**TASK ITEM:** From the records below, copy out each line that has the word "field".

**SUPPLIED INFORMATION:**
* * * *
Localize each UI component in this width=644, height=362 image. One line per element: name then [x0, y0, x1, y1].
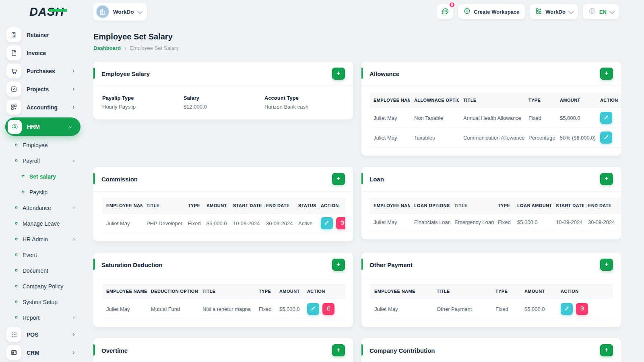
cell-employee-name: Juliet May	[102, 214, 142, 233]
sidebar-item-label: Invoice	[27, 50, 46, 56]
sidebar-item-label: Retainer	[27, 32, 49, 38]
add-overtime-button[interactable]	[332, 344, 345, 356]
edit-button[interactable]	[321, 217, 333, 229]
sidebar-item-system-setup[interactable]: System Setup	[0, 294, 86, 310]
hrm-target-icon	[8, 120, 22, 134]
column-header: TYPE	[494, 198, 513, 214]
sidebar-item-accounting[interactable]: Accounting	[0, 98, 86, 116]
column-header: START DATE	[229, 198, 262, 214]
loan-card: Loan EMPLOYEE NAME LOAN OPTIONS TITLE TY…	[361, 167, 621, 239]
sidebar-item-label: Attendance	[23, 205, 51, 211]
chat-icon	[441, 7, 449, 17]
check-square-icon	[6, 82, 21, 97]
globe-icon	[588, 7, 596, 16]
table-header-row: EMPLOYEE NAME ALLOWNACE OPTION TITLE TYP…	[369, 93, 621, 108]
edit-button[interactable]	[600, 112, 612, 124]
field-value: $12,000.0	[184, 104, 264, 110]
column-header: TYPE	[184, 198, 202, 214]
table-row: Juliet May Non Taxable Annual Health All…	[369, 108, 621, 128]
plus-icon	[604, 261, 609, 268]
column-header: EMPLOYEE NAME	[369, 93, 410, 108]
card-accent	[361, 68, 363, 79]
sidebar-item-hrm[interactable]: HRM	[5, 117, 80, 136]
sidebar-item-pos[interactable]: POS	[0, 325, 86, 343]
table-header-row: EMPLOYEE NAME TITLE TYPE AMOUNT ACTION	[370, 284, 613, 299]
edit-button[interactable]	[307, 303, 319, 315]
add-commission-button[interactable]	[332, 173, 345, 185]
sidebar-item-label: Set salary	[29, 173, 56, 180]
sidebar-item-label: Payslip	[29, 189, 47, 195]
sidebar-item-set-salary[interactable]: Set salary	[0, 169, 86, 184]
card-accent	[93, 259, 95, 270]
sidebar-item-payroll[interactable]: Payroll	[0, 153, 86, 169]
add-other-payment-button[interactable]	[600, 259, 613, 271]
edit-button[interactable]	[600, 132, 612, 144]
sidebar-item-invoice[interactable]: Invoice	[0, 44, 86, 62]
column-header: EMPLOYEE NAME	[369, 198, 410, 214]
sidebar-item-projects[interactable]: Projects	[0, 80, 86, 98]
plus-icon	[604, 70, 609, 77]
trash-icon	[340, 220, 345, 226]
bullet-icon	[14, 206, 18, 210]
delete-button[interactable]	[576, 303, 588, 315]
add-saturation-deduction-button[interactable]	[332, 259, 345, 271]
breadcrumb: Dashboard › Employee Set Salary	[93, 45, 621, 51]
invoice-icon	[6, 45, 21, 60]
sidebar-item-payslip[interactable]: Payslip	[0, 184, 86, 200]
column-header: STATUS	[294, 198, 317, 214]
column-header: TITLE	[459, 93, 524, 108]
breadcrumb-current: Employee Set Salary	[130, 45, 178, 51]
sidebar-item-purchases[interactable]: Purchases	[0, 62, 86, 80]
sidebar-item-document[interactable]: Document	[0, 263, 86, 278]
breadcrumb-dashboard-link[interactable]: Dashboard	[93, 45, 121, 51]
sidebar-item-event[interactable]: Event	[0, 247, 86, 263]
delete-button[interactable]	[322, 303, 334, 315]
plus-icon	[604, 176, 609, 183]
sidebar-item-label: Company Policy	[23, 283, 63, 290]
pencil-icon	[604, 134, 609, 141]
building-icon	[96, 5, 109, 19]
cell-amount: 50% ($6,000.0)	[556, 128, 596, 148]
cell-loan-amount: $5,000.0	[513, 214, 552, 231]
cell-title: Other Payment	[433, 299, 491, 319]
sidebar-item-employee[interactable]: Employee	[0, 137, 86, 153]
messages-button[interactable]: 0	[437, 4, 453, 19]
add-company-contribution-button[interactable]	[600, 344, 613, 356]
cell-employee-name: Juliet May	[370, 299, 433, 319]
sidebar-item-label: HR Admin	[23, 236, 48, 243]
cart-icon	[6, 64, 21, 78]
sidebar-item-label: HRM	[27, 123, 40, 130]
sidebar-item-retainer[interactable]: Retainer	[0, 26, 86, 44]
sidebar-item-manage-leave[interactable]: Manage Leave	[0, 216, 86, 231]
language-selector[interactable]: EN	[583, 4, 619, 19]
sidebar-item-report[interactable]: Report	[0, 310, 86, 325]
field-salary: Salary $12,000.0	[184, 95, 264, 110]
edit-button[interactable]	[561, 303, 573, 315]
column-header: START DATE	[552, 198, 584, 214]
sidebar-item-hr-admin[interactable]: HR Admin	[0, 231, 86, 247]
cell-title: Annual Health Allowance	[459, 108, 524, 128]
card-title: Other Payment	[369, 261, 413, 268]
cell-amount: $5,000.0	[275, 299, 303, 319]
plus-icon	[336, 176, 341, 183]
create-workspace-button[interactable]: Create Workspace	[458, 4, 525, 19]
sidebar-item-attendance[interactable]: Attendance	[0, 200, 86, 216]
sidebar-item-crm[interactable]: CRM	[0, 343, 86, 362]
add-employee-salary-button[interactable]	[332, 68, 345, 80]
workspace-switcher[interactable]: WorkDo	[530, 4, 578, 19]
language-label: EN	[599, 9, 607, 15]
pencil-icon	[311, 306, 316, 312]
add-loan-button[interactable]	[600, 173, 613, 185]
table-row: Juliet May Mutual Fund Nisi a tenetur ma…	[102, 299, 345, 319]
sidebar-item-label: Payroll	[23, 158, 40, 164]
column-header: TITLE	[142, 198, 184, 214]
workspace-chip[interactable]: WorkDo	[93, 3, 147, 21]
pencil-icon	[604, 115, 609, 121]
delete-button[interactable]	[336, 217, 345, 229]
add-allowance-button[interactable]	[600, 68, 613, 80]
cell-employee-name: Juliet May	[102, 299, 147, 319]
card-title: Employee Salary	[101, 70, 150, 77]
employee-salary-card: Employee Salary Payslip Type Hourly Pays…	[93, 62, 353, 119]
sidebar-item-company-policy[interactable]: Company Policy	[0, 278, 86, 294]
field-payslip-type: Payslip Type Hourly Payslip	[102, 95, 184, 110]
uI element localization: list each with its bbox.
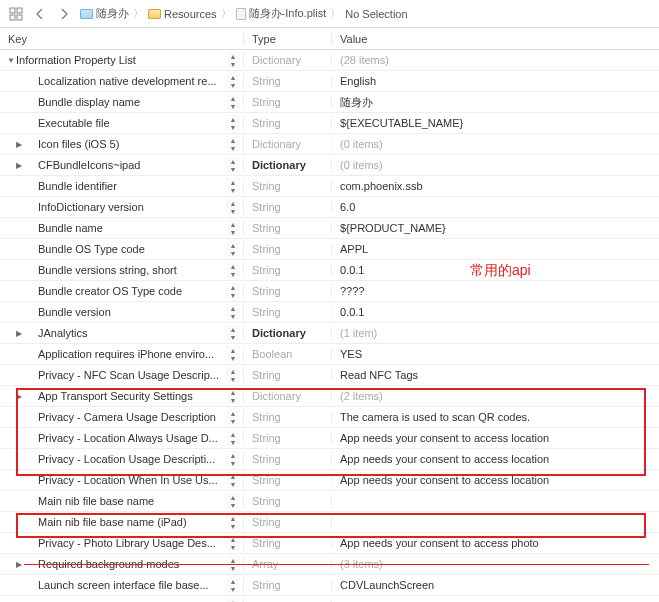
table-row[interactable]: ▶JAnalytics▲▼Dictionary(1 item) xyxy=(0,323,659,344)
key-cell[interactable]: Localization native development re...▲▼ xyxy=(0,73,244,89)
key-cell[interactable]: Privacy - Photo Library Usage Des...▲▼ xyxy=(0,535,244,551)
stepper-down-icon[interactable]: ▼ xyxy=(226,270,240,278)
type-cell[interactable]: String xyxy=(244,369,332,381)
key-cell[interactable]: ▶App Transport Security Settings▲▼ xyxy=(0,388,244,404)
key-stepper[interactable]: ▲▼ xyxy=(226,325,240,341)
type-cell[interactable]: String xyxy=(244,243,332,255)
header-value[interactable]: Value xyxy=(332,33,659,45)
forward-button[interactable] xyxy=(54,4,74,24)
stepper-down-icon[interactable]: ▼ xyxy=(226,354,240,362)
key-cell[interactable]: Application requires iPhone enviro...▲▼ xyxy=(0,346,244,362)
key-stepper[interactable]: ▲▼ xyxy=(226,493,240,509)
table-row[interactable]: Bundle versions string, short▲▼String0.0… xyxy=(0,260,659,281)
table-row[interactable]: Privacy - Location Always Usage D...▲▼St… xyxy=(0,428,659,449)
stepper-up-icon[interactable]: ▲ xyxy=(226,430,240,438)
stepper-up-icon[interactable]: ▲ xyxy=(226,73,240,81)
value-cell[interactable]: ${PRODUCT_NAME} xyxy=(332,222,659,234)
key-cell[interactable]: Executable file▲▼ xyxy=(0,115,244,131)
table-row[interactable]: ▶Required background modes▲▼Array(3 item… xyxy=(0,554,659,575)
type-cell[interactable]: Dictionary xyxy=(244,138,332,150)
type-cell[interactable]: String xyxy=(244,453,332,465)
stepper-down-icon[interactable]: ▼ xyxy=(226,165,240,173)
table-row[interactable]: ▼Information Property List▲▼Dictionary(2… xyxy=(0,50,659,71)
stepper-up-icon[interactable]: ▲ xyxy=(226,367,240,375)
stepper-up-icon[interactable]: ▲ xyxy=(226,304,240,312)
value-cell[interactable]: 6.0 xyxy=(332,201,659,213)
value-cell[interactable]: 随身办 xyxy=(332,95,659,110)
type-cell[interactable]: Dictionary xyxy=(244,390,332,402)
value-cell[interactable]: (3 items) xyxy=(332,558,659,570)
key-cell[interactable]: ▼Information Property List▲▼ xyxy=(0,52,244,68)
value-cell[interactable]: 0.0.1 xyxy=(332,306,659,318)
type-cell[interactable]: String xyxy=(244,516,332,528)
key-stepper[interactable]: ▲▼ xyxy=(226,220,240,236)
value-cell[interactable]: English xyxy=(332,75,659,87)
key-stepper[interactable]: ▲▼ xyxy=(226,115,240,131)
stepper-up-icon[interactable]: ▲ xyxy=(226,451,240,459)
key-stepper[interactable]: ▲▼ xyxy=(226,157,240,173)
key-cell[interactable]: ▶CFBundleIcons~ipad▲▼ xyxy=(0,157,244,173)
value-cell[interactable]: ???? xyxy=(332,285,659,297)
type-cell[interactable]: String xyxy=(244,495,332,507)
table-row[interactable]: Localization native development re...▲▼S… xyxy=(0,71,659,92)
stepper-down-icon[interactable]: ▼ xyxy=(226,417,240,425)
stepper-down-icon[interactable]: ▼ xyxy=(226,228,240,236)
crumb-file[interactable]: 随身办-Info.plist xyxy=(234,6,329,21)
key-cell[interactable]: Privacy - Location When In Use Us...▲▼ xyxy=(0,472,244,488)
stepper-down-icon[interactable]: ▼ xyxy=(226,207,240,215)
key-stepper[interactable]: ▲▼ xyxy=(226,304,240,320)
key-cell[interactable]: Bundle version▲▼ xyxy=(0,304,244,320)
type-cell[interactable]: String xyxy=(244,537,332,549)
value-cell[interactable]: App needs your consent to access locatio… xyxy=(332,432,659,444)
key-stepper[interactable]: ▲▼ xyxy=(226,52,240,68)
table-row[interactable]: Bundle OS Type code▲▼StringAPPL xyxy=(0,239,659,260)
stepper-down-icon[interactable]: ▼ xyxy=(226,102,240,110)
stepper-up-icon[interactable]: ▲ xyxy=(226,514,240,522)
crumb-resources[interactable]: Resources xyxy=(146,8,219,20)
stepper-up-icon[interactable]: ▲ xyxy=(226,241,240,249)
table-row[interactable]: Bundle display name▲▼String随身办 xyxy=(0,92,659,113)
table-row[interactable]: UIRequiresFullScreen▲▼BooleanYES xyxy=(0,596,659,602)
stepper-up-icon[interactable]: ▲ xyxy=(226,598,240,602)
stepper-down-icon[interactable]: ▼ xyxy=(226,375,240,383)
stepper-down-icon[interactable]: ▼ xyxy=(226,186,240,194)
key-cell[interactable]: Privacy - NFC Scan Usage Descrip...▲▼ xyxy=(0,367,244,383)
key-cell[interactable]: Privacy - Location Usage Descripti...▲▼ xyxy=(0,451,244,467)
table-row[interactable]: Bundle identifier▲▼Stringcom.phoenix.ssb xyxy=(0,176,659,197)
table-row[interactable]: Bundle name▲▼String${PRODUCT_NAME} xyxy=(0,218,659,239)
value-cell[interactable]: App needs your consent to access photo xyxy=(332,537,659,549)
table-row[interactable]: Application requires iPhone enviro...▲▼B… xyxy=(0,344,659,365)
key-cell[interactable]: Bundle identifier▲▼ xyxy=(0,178,244,194)
key-stepper[interactable]: ▲▼ xyxy=(226,409,240,425)
value-cell[interactable]: APPL xyxy=(332,243,659,255)
key-stepper[interactable]: ▲▼ xyxy=(226,136,240,152)
table-row[interactable]: InfoDictionary version▲▼String6.0 xyxy=(0,197,659,218)
type-cell[interactable]: String xyxy=(244,579,332,591)
stepper-up-icon[interactable]: ▲ xyxy=(226,388,240,396)
key-cell[interactable]: ▶JAnalytics▲▼ xyxy=(0,325,244,341)
crumb-project[interactable]: 随身办 xyxy=(78,6,131,21)
stepper-up-icon[interactable]: ▲ xyxy=(226,178,240,186)
type-cell[interactable]: Dictionary xyxy=(244,54,332,66)
key-cell[interactable]: Bundle display name▲▼ xyxy=(0,94,244,110)
stepper-up-icon[interactable]: ▲ xyxy=(226,493,240,501)
chevron-right-icon[interactable]: ▶ xyxy=(14,161,24,170)
stepper-up-icon[interactable]: ▲ xyxy=(226,346,240,354)
stepper-down-icon[interactable]: ▼ xyxy=(226,60,240,68)
key-stepper[interactable]: ▲▼ xyxy=(226,577,240,593)
stepper-down-icon[interactable]: ▼ xyxy=(226,396,240,404)
type-cell[interactable]: String xyxy=(244,474,332,486)
type-cell[interactable]: Dictionary xyxy=(244,159,332,171)
stepper-up-icon[interactable]: ▲ xyxy=(226,52,240,60)
stepper-up-icon[interactable]: ▲ xyxy=(226,556,240,564)
stepper-up-icon[interactable]: ▲ xyxy=(226,325,240,333)
chevron-right-icon[interactable]: ▶ xyxy=(14,140,24,149)
stepper-up-icon[interactable]: ▲ xyxy=(226,472,240,480)
type-cell[interactable]: String xyxy=(244,264,332,276)
value-cell[interactable]: App needs your consent to access locatio… xyxy=(332,453,659,465)
stepper-up-icon[interactable]: ▲ xyxy=(226,283,240,291)
stepper-up-icon[interactable]: ▲ xyxy=(226,199,240,207)
stepper-down-icon[interactable]: ▼ xyxy=(226,564,240,572)
key-stepper[interactable]: ▲▼ xyxy=(226,451,240,467)
type-cell[interactable]: Array xyxy=(244,558,332,570)
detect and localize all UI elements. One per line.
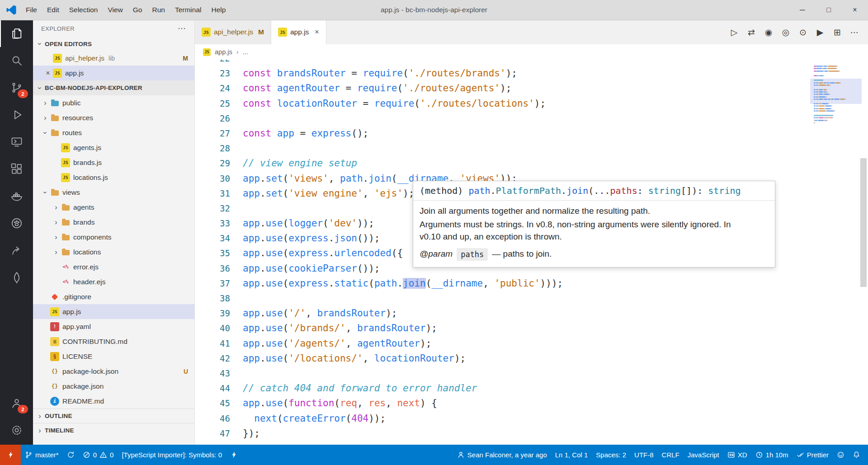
tree-item-gitignore[interactable]: ›.gitignore bbox=[33, 289, 194, 304]
activity-source-control[interactable]: 2 bbox=[0, 74, 33, 101]
tree-item-app-yaml[interactable]: ›!app.yaml bbox=[33, 319, 194, 334]
tree-item-agents[interactable]: ›agents bbox=[33, 200, 194, 215]
activity-explorer[interactable] bbox=[0, 20, 33, 47]
status-eol[interactable]: CRLF bbox=[658, 445, 684, 465]
remote-indicator[interactable] bbox=[0, 445, 21, 465]
tab-app-js[interactable]: JSapp.js× bbox=[271, 20, 326, 44]
menu-selection[interactable]: Selection bbox=[64, 0, 103, 20]
tree-item-resources[interactable]: ›resources bbox=[33, 110, 194, 125]
record-toggle-icon[interactable]: ◉ bbox=[760, 24, 777, 40]
activity-remote-explorer[interactable] bbox=[0, 128, 33, 155]
section-timeline[interactable]: › TIMELINE bbox=[33, 423, 194, 437]
menu-view[interactable]: View bbox=[103, 0, 127, 20]
file-label: views bbox=[62, 188, 80, 197]
status-cursor-position[interactable]: Ln 1, Col 1 bbox=[551, 445, 592, 465]
tree-item-error-ejs[interactable]: ›<%error.ejs bbox=[33, 259, 194, 274]
tree-item-header-ejs[interactable]: ›<%header.ejs bbox=[33, 274, 194, 289]
chevron-icon[interactable]: › bbox=[51, 248, 61, 256]
split-editor-icon[interactable]: ⊞ bbox=[829, 24, 845, 40]
section-project-root[interactable]: › BC-BM-NODEJS-API-EXPLORER bbox=[33, 80, 194, 95]
tree-item-locations[interactable]: ›locations bbox=[33, 244, 194, 259]
open-editor-app-js[interactable]: ×JSapp.js bbox=[33, 66, 194, 80]
breadcrumb-item[interactable]: app.js bbox=[215, 48, 232, 56]
more-actions-icon[interactable]: ⋯ bbox=[846, 24, 863, 40]
more-actions-icon[interactable]: ⋯ bbox=[178, 23, 186, 33]
status-xd[interactable]: XD bbox=[723, 445, 751, 465]
code-editor[interactable]: 2223const brandsRouter = require('./rout… bbox=[195, 60, 868, 445]
activity-mongodb[interactable] bbox=[0, 264, 33, 291]
chevron-icon[interactable]: › bbox=[51, 233, 61, 241]
status-time-tracker[interactable]: 1h 10m bbox=[751, 445, 793, 465]
activity-accounts[interactable]: 2 bbox=[0, 390, 33, 417]
open-editor-api-helper-js[interactable]: JSapi_helper.jslibM bbox=[33, 51, 194, 66]
chevron-icon[interactable]: › bbox=[40, 114, 50, 122]
tree-item-package-lock-json[interactable]: ›{}package-lock.jsonU bbox=[33, 364, 194, 379]
status-ts-importer[interactable]: [TypeScript Importer]: Symbols: 0 bbox=[118, 445, 226, 465]
tree-item-brands[interactable]: ›brands bbox=[33, 215, 194, 230]
status-commit-info[interactable]: Sean Falconer, a year ago bbox=[453, 445, 551, 465]
menu-terminal[interactable]: Terminal bbox=[170, 0, 207, 20]
tree-item-public[interactable]: ›public bbox=[33, 95, 194, 110]
minimize-button[interactable]: ─ bbox=[789, 0, 816, 20]
status-language[interactable]: JavaScript bbox=[684, 445, 723, 465]
tree-item-brands-js[interactable]: ›JSbrands.js bbox=[33, 155, 194, 170]
tree-item-routes[interactable]: ›routes bbox=[33, 125, 194, 140]
tree-item-agents-js[interactable]: ›JSagents.js bbox=[33, 140, 194, 155]
section-outline[interactable]: › OUTLINE bbox=[33, 409, 194, 423]
status-problems[interactable]: 00 bbox=[79, 445, 118, 465]
status-git-branch[interactable]: master* bbox=[21, 445, 63, 465]
minimap[interactable] bbox=[814, 63, 857, 127]
code-line: 45app.use(function(req, res, next) { bbox=[195, 396, 809, 411]
status-prettier[interactable]: Prettier bbox=[793, 445, 833, 465]
open-changes-icon[interactable]: ⇄ bbox=[743, 24, 760, 40]
run-all-icon[interactable]: ▶ bbox=[812, 24, 828, 40]
menu-run[interactable]: Run bbox=[147, 0, 170, 20]
activity-extensions[interactable] bbox=[0, 155, 33, 183]
menu-file[interactable]: File bbox=[21, 0, 42, 20]
menu-go[interactable]: Go bbox=[128, 0, 147, 20]
section-open-editors[interactable]: › OPEN EDITORS bbox=[33, 37, 194, 51]
target-toggle-icon[interactable]: ◎ bbox=[778, 24, 794, 40]
close-tab-icon[interactable]: × bbox=[315, 28, 319, 36]
activity-settings[interactable] bbox=[0, 417, 33, 444]
chevron-icon[interactable]: › bbox=[41, 188, 49, 197]
activity-run-and-debug[interactable] bbox=[0, 101, 33, 128]
breadcrumb-item-more[interactable]: ... bbox=[243, 48, 248, 56]
tree-item-contributing-md[interactable]: ›≡CONTRIBUTING.md bbox=[33, 334, 194, 349]
activity-share[interactable] bbox=[0, 237, 33, 264]
dot-toggle-icon[interactable]: ⊙ bbox=[795, 24, 811, 40]
chevron-icon[interactable]: › bbox=[41, 128, 49, 138]
chevron-icon[interactable]: › bbox=[51, 203, 61, 211]
status-encoding[interactable]: UTF-8 bbox=[630, 445, 658, 465]
tree-item-components[interactable]: ›components bbox=[33, 230, 194, 244]
scrollbar-thumb[interactable] bbox=[860, 158, 867, 287]
close-editor-icon[interactable]: × bbox=[43, 69, 53, 77]
tree-item-views[interactable]: ›views bbox=[33, 185, 194, 200]
status-notifications[interactable] bbox=[849, 445, 864, 465]
person-icon bbox=[457, 451, 465, 459]
status-indentation[interactable]: Spaces: 2 bbox=[592, 445, 630, 465]
maximize-button[interactable]: □ bbox=[816, 0, 842, 20]
activity-docker[interactable] bbox=[0, 183, 33, 210]
tree-item-app-js[interactable]: ›JSapp.js bbox=[33, 304, 194, 319]
run-icon[interactable]: ▷ bbox=[726, 24, 742, 40]
status-sync[interactable] bbox=[63, 445, 79, 465]
close-window-button[interactable]: × bbox=[842, 0, 868, 20]
status-feedback[interactable] bbox=[833, 445, 849, 465]
tree-item-readme-md[interactable]: ›iREADME.md bbox=[33, 394, 194, 409]
js-file-icon: JS bbox=[278, 28, 287, 37]
scrollbar[interactable] bbox=[859, 60, 868, 445]
tree-item-package-json[interactable]: ›{}package.json bbox=[33, 379, 194, 394]
activity-paw[interactable] bbox=[0, 210, 33, 237]
chevron-icon[interactable]: › bbox=[40, 99, 50, 107]
status-quick-action[interactable] bbox=[226, 445, 242, 465]
menu-help[interactable]: Help bbox=[207, 0, 231, 20]
git-status-badge: U bbox=[184, 368, 188, 375]
tab-api-helper-js[interactable]: JSapi_helper.jsM bbox=[195, 20, 271, 44]
tree-item-license[interactable]: ›§LICENSE bbox=[33, 349, 194, 364]
tree-item-locations-js[interactable]: ›JSlocations.js bbox=[33, 170, 194, 185]
activity-search[interactable] bbox=[0, 47, 33, 74]
menu-edit[interactable]: Edit bbox=[42, 0, 64, 20]
breadcrumb[interactable]: JS app.js › ... bbox=[195, 44, 868, 60]
chevron-icon[interactable]: › bbox=[51, 218, 61, 226]
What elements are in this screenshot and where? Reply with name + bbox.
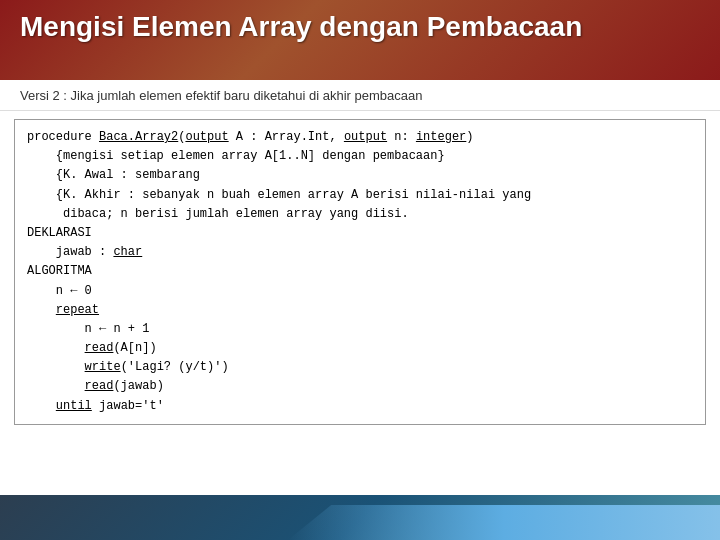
* * * *
**EXERCISE RESULT:**
field-value: $12,000.0	[184, 104, 264, 110]
field-salary: Salary $12,000.0	[184, 95, 264, 110]
field-payslip-type: Payslip Type Hourly Payslip	[102, 95, 184, 110]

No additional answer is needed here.